→ HOW TO COMPLETE THIS TASK
Below are records. Copy every line with "Governance" in it.

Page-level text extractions
□ □ □ □ □ □ □
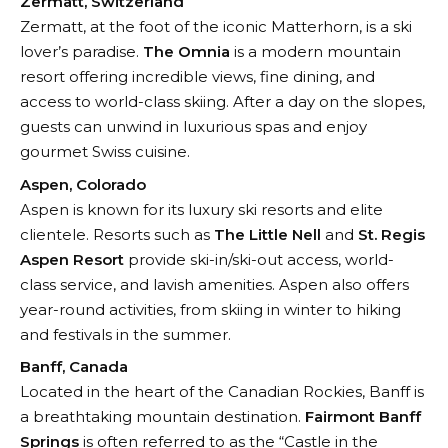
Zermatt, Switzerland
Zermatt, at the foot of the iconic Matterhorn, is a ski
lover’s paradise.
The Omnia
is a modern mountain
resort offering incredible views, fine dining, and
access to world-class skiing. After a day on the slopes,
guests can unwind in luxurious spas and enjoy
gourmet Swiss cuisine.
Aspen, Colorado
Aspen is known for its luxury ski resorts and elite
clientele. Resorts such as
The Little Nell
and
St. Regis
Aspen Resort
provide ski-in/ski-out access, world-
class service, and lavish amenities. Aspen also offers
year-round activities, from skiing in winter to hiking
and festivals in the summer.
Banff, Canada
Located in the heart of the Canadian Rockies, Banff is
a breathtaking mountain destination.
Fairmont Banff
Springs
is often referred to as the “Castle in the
□ □ □ □ □ □ □
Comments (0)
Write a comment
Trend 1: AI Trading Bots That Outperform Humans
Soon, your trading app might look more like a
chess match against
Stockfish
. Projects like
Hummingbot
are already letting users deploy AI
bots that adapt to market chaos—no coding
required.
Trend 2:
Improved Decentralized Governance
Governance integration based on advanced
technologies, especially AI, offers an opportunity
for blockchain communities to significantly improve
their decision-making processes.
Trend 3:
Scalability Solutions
□ □ □ □ □ □ □
→ PROBLEM SOLUTION
Improved Decentralized Governance
Governance integration based on advanced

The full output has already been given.